- [Instructions to follow] Each line below from the one containing "Muzeum Cyfrowe" through the one containing "Curae; In eu" should be output exactly as it stands, and no other line should appear.

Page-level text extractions
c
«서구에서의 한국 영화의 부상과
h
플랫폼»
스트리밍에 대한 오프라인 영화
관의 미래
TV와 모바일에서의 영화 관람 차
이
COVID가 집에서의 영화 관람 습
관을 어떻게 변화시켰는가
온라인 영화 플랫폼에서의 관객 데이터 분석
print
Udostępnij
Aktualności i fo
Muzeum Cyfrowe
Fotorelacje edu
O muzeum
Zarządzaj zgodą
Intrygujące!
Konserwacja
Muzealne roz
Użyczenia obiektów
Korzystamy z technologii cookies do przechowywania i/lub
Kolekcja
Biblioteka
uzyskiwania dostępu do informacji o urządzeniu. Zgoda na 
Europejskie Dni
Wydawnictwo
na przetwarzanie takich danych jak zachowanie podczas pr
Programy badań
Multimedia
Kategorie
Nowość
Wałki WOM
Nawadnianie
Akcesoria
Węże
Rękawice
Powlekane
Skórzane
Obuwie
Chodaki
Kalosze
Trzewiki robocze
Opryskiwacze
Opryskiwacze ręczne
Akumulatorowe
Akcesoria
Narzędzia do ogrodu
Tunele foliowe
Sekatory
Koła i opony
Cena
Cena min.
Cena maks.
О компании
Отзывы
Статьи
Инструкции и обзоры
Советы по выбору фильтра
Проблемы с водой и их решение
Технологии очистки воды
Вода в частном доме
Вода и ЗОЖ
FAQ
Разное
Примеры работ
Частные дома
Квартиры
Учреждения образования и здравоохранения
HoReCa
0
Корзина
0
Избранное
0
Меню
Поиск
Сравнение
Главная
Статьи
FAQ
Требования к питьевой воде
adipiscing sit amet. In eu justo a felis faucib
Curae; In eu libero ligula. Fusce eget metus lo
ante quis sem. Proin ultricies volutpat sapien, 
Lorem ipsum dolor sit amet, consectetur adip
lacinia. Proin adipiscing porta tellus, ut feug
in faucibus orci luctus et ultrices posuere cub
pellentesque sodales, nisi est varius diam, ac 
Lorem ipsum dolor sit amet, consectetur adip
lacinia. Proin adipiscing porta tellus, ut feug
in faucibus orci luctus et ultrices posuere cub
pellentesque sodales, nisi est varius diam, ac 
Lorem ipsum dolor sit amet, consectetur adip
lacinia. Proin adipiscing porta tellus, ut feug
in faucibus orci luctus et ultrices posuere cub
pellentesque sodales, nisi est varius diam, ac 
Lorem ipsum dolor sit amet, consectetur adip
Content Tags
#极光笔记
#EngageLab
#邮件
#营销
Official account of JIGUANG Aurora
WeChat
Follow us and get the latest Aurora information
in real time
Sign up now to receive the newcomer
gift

---

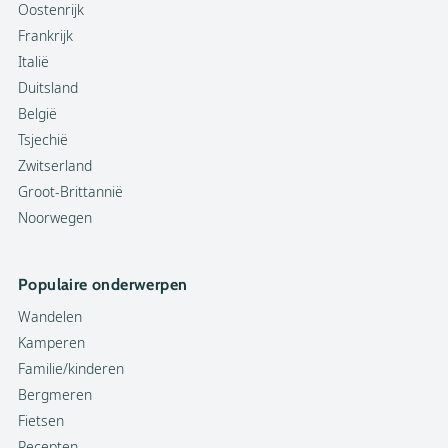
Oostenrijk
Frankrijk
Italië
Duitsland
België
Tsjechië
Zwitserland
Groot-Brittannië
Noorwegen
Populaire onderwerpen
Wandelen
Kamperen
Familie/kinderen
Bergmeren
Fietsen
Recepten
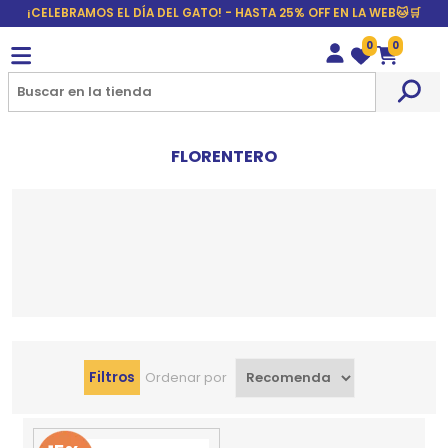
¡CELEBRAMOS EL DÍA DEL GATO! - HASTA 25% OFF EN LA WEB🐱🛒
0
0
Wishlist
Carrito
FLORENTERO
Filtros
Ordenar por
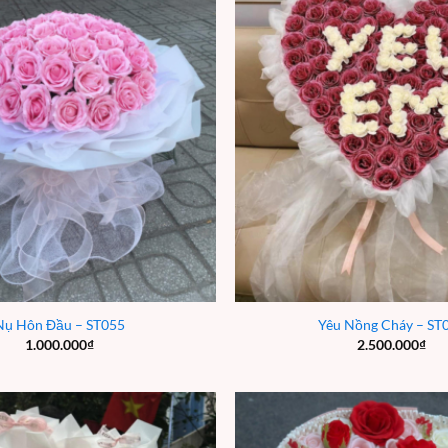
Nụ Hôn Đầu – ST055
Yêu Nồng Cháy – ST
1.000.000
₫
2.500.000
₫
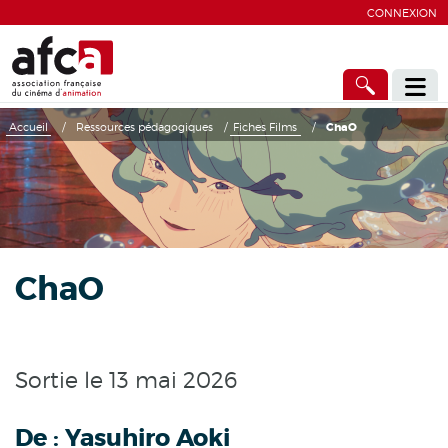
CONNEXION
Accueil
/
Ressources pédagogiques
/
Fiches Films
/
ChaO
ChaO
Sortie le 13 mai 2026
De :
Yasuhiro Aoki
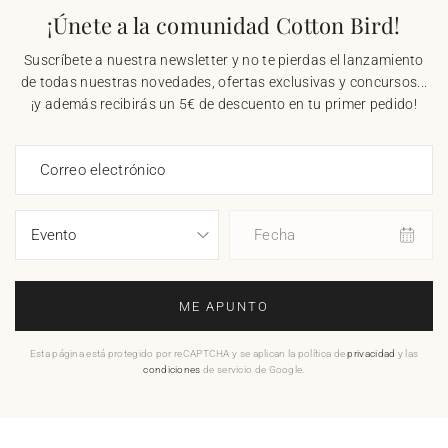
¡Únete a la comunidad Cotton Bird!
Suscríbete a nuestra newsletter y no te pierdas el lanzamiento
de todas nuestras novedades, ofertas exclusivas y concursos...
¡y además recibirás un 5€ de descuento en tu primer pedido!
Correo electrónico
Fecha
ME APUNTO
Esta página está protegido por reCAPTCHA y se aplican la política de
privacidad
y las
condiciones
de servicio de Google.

- [Completed exercise]
Muzeum Cyfrowe
Fotorelacje edu
O muzeum
Zarządzaj zgodą
Intrygujące!
Konserwacja
Muzealne roz
Użyczenia obiektów
Korzystamy z technologii cookies do przechowywania i/lub
Kolekcja
Biblioteka
uzyskiwania dostępu do informacji o urządzeniu. Zgoda na 
Europejskie Dni
Wydawnictwo
na przetwarzanie takich danych jak zachowanie podczas pr
Programy badań
Multimedia
Kategorie
Nowość
Wałki WOM
Nawadnianie
Akcesoria
Węże
Rękawice
Powlekane
Skórzane
Obuwie
Chodaki
Kalosze
Trzewiki robocze
Opryskiwacze
Opryskiwacze ręczne
Akumulatorowe
Akcesoria
Narzędzia do ogrodu
Tunele foliowe
Sekatory
Koła i opony
Cena
Cena min.
Cena maks.
О компании
Отзывы
Статьи
Инструкции и обзоры
Советы по выбору фильтра
Проблемы с водой и их решение
Технологии очистки воды
Вода в частном доме
Вода и ЗОЖ
FAQ
Разное
Примеры работ
Частные дома
Квартиры
Учреждения образования и здравоохранения
HoReCa
0
Корзина
0
Избранное
0
Меню
Поиск
Сравнение
Главная
Статьи
FAQ
Требования к питьевой воде
adipiscing sit amet. In eu justo a felis faucib
Curae; In eu libero ligula. Fusce eget metus lo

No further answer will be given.